American film, television, and stage actress and director Sarah Paulson began her acting career in New York City stage productions before starring in the short-lived television series American Gothic (1995–1996) and Jack & Jill (1999–2001). She also acted with Jack Lemmon (1998) in The Long Way Home. Her other television work includes Deadwood (2005), Studio 60 on the Sunset Strip (2006–2007), and Cupid (2009). In 2011, Paulson began starring in the FX anthology series American Horror Story, playing various characters over many of the show's 12 seasons. For her performances in the series, she received five Primetime Emmy Award nominations and won two Critics' Choice Television Awards. In 2016, she portrayed real life prosecutor Marcia Clark in The People v.

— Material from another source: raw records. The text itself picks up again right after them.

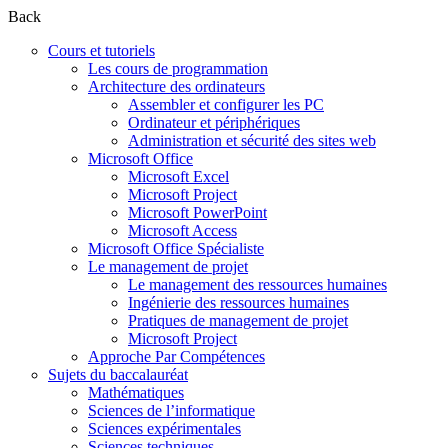
Back
Cours et tutoriels
Les cours de programmation
Architecture des ordinateurs
Assembler et configurer les PC
Ordinateur et périphériques
Administration et sécurité des sites web
Microsoft Office
Microsoft Excel
Microsoft Project
Microsoft PowerPoint
Microsoft Access
Microsoft Office Spécialiste
Le management de projet
Le management des ressources humaines
Ingénierie des ressources humaines
Pratiques de management de projet
Microsoft Project
Approche Par Compétences
Sujets du baccalauréat
Mathématiques
Sciences de l’informatique
Sciences expérimentales
Sciences techniques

O. J. Simpson: American Crime Story, for which she earned a Primetime Emmy Award and a Golden Globe Award. In 2020, Paulson appeared in the FX miniseries Mrs. America, and began starring as Nurse Mildred Ratched in the Netflix psychological thriller series Ratched. In 2021, she returned to American Crime Story to portray Linda Tripp in the third season of the series, subtitled Impeachment.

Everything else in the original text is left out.